PROBLEM
Scan the entries that follow and copy out every line containing "термоусаживаемых".

★ ★ ★ ★ ★

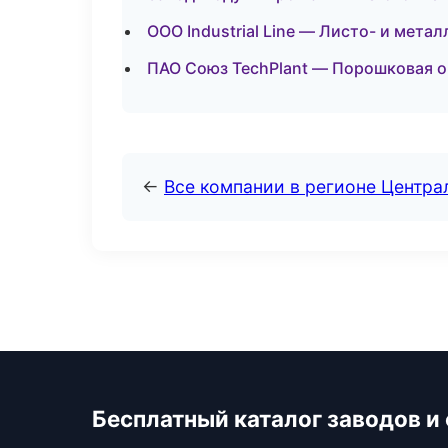
ООО Industrial Line — Листо- и мет
ПАО Союз TechPlant — Порошковая о
←
Все компании в регионе Центр
Бесплатный каталог заводов и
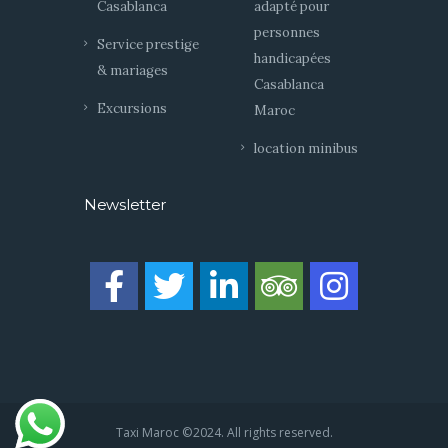
Casablanca
adapté pour
personnes
Service prestige
handicapées
& mariages
Casablanca
Excursions
Maroc
location minibus
Newsletter
Taxi Maroc ©2024. All rights reserved.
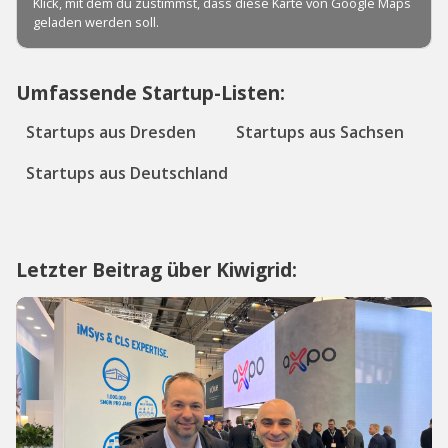
Umfassende Startup-Listen:
Startups aus Dresden
Startups aus Sachsen
Startups aus Deutschland
Letzter Beitrag über Kiwigrid:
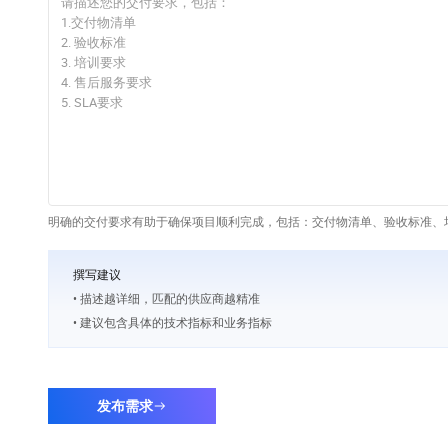
明确的交付要求有助于确保项目顺利完成，包括：交付物清单、验收标准、培
撰写建议
• 描述越详细，匹配的供应商越精准
• 建议包含具体的技术指标和业务指标
发布需求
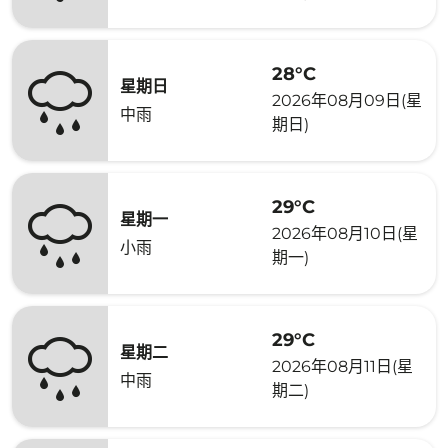
28°C
星期日
2026年08月09日(星
中雨
期日)
29°C
星期一
2026年08月10日(星
小雨
期一)
29°C
星期二
2026年08月11日(星
中雨
期二)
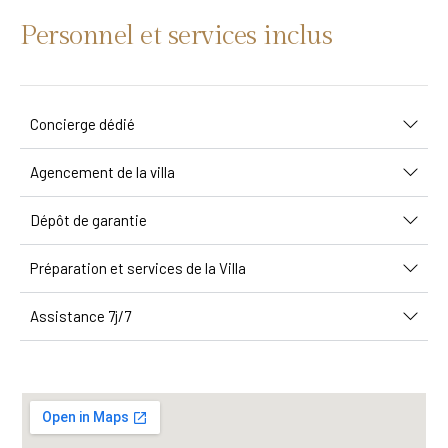
Personnel et services inclus
Concierge dédié
Agencement de la villa
Dépôt de garantie
Préparation et services de la Villa
Assistance 7j/7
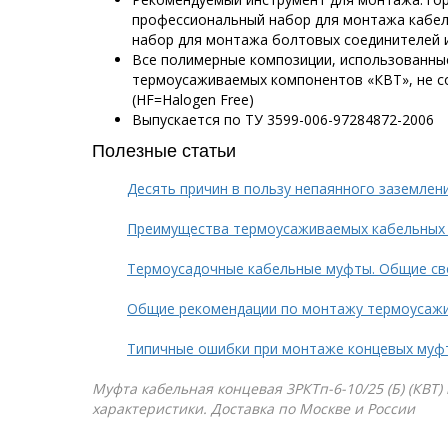
профессиональный набор для монтажа кабел
набор для монтажа болтовых соединителей и
Все полимерные композиции, использованны
термоусаживаемых компонентов «КВТ», не с
(HF=Halogen Free)
Выпускается по ТУ 3599-006-97284872-2006
Полезные статьи
Десять причин в пользу непаянного заземлен
Преимущества термоусаживаемых кабельных
Термоусадочные кабельные муфты. Общие св
Общие рекомендации по монтажу термоусаж
Типичные ошибки при монтаже концевых муф
Муфта кабельная концевая 3РКТп-6-10/25 (Б) (КВТ)
характеристики. Доставка по Москве и России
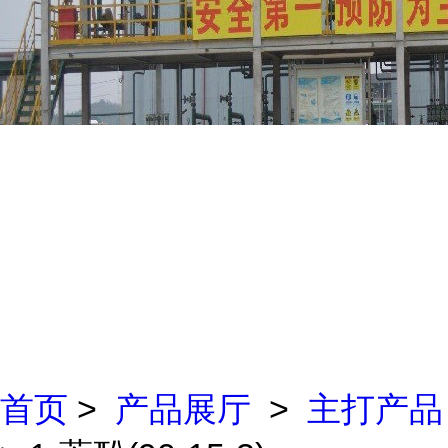
首页
>
产品展厅
>
主打产品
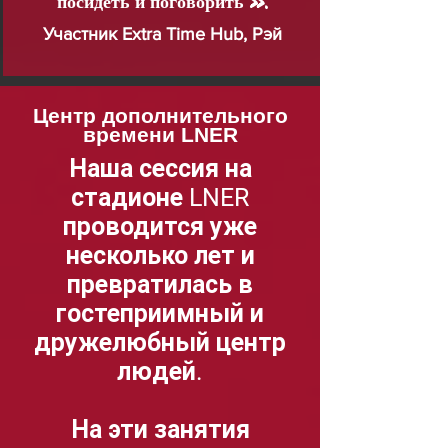
посидеть и поговорить ».
Участник Extra Time Hub, Рэй
Центр дополнительного
времени LNER
Наша сессия на
стадионе LNER
проводится уже
несколько лет и
превратилась в
гостеприимный и
дружелюбный центр
людей.
На эти занятия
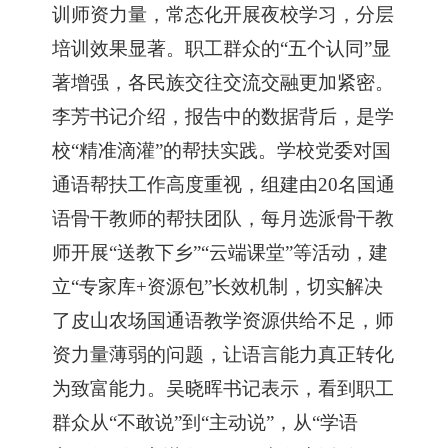
训师资力量，常态化开展夜校学习，分层
培训效果显著。
职工群众的
“五个认同”
显
著增强，各民族交往交流交融更加紧密。
李芳
书记
介绍，报告中的数据背后，是
学
校
“精准滴灌”的帮扶实践。
学校
党委对国
通语帮扶工作高度重视，
组建由
20
名国通
语骨干教师的帮扶团队，每月选派骨干教
师开展
“送教下乡”“云端课堂”等活动
，
建
立
“
专家库
+资源包
”
长效机制，
切实解决
了皮山农场国通语
教学资源供给不足
，
师
资力量薄弱的问题
，让语言能力真正转化
为致富能力。吴晓晖
书记
表示，
看到职工
群众从
“
不敢说
”
到
“
主动说
”
，从
“
学语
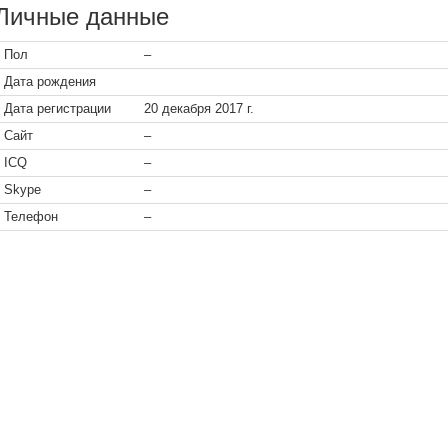
Личные данные
Пол
–
Дата рождения
Дата регистрации
20 декабря 2017 г.
Сайт
–
ICQ
–
Skype
–
Телефон
–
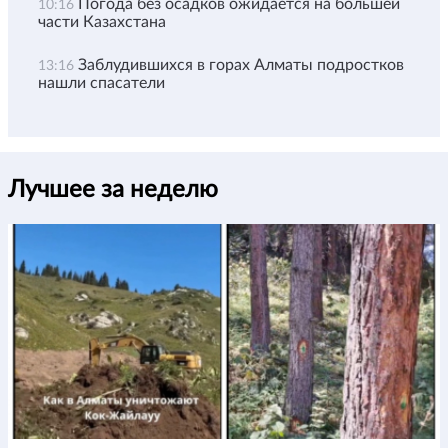
Погода без осадков ожидается на большей
10:16
части Казахстана
Заблудившихся в горах Алматы подростков
13:16
нашли спасатели
Лучшее за неделю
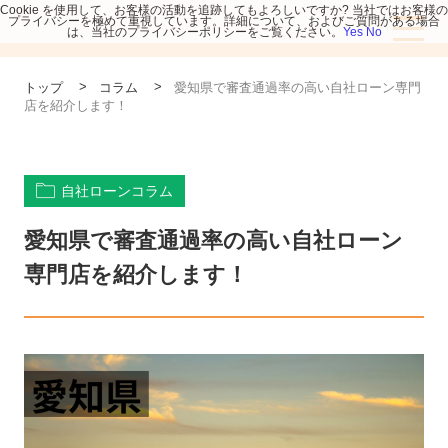
Cookie を使用して、お客様の活動を追跡してもよろしいですか? 当社ではお客様の
プライバシーを極めて重視しています。詳細について、およびご質問がある場合
は、当社のプライバシーポリシーをご覧ください。
Yes
No
>
>
トップ
コラム
愛知県で審査通過率の高い自社ローン専門
店を紹介します！
自社ローンコラム
愛知県で審査通過率の高い自社ローン
専門店を紹介します！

★ ★ ★ ★ ★

SOLVED PROBLEM
термоусаживаемых компонентов «КВТ», не с
Преимущества термоусаживаемых кабельных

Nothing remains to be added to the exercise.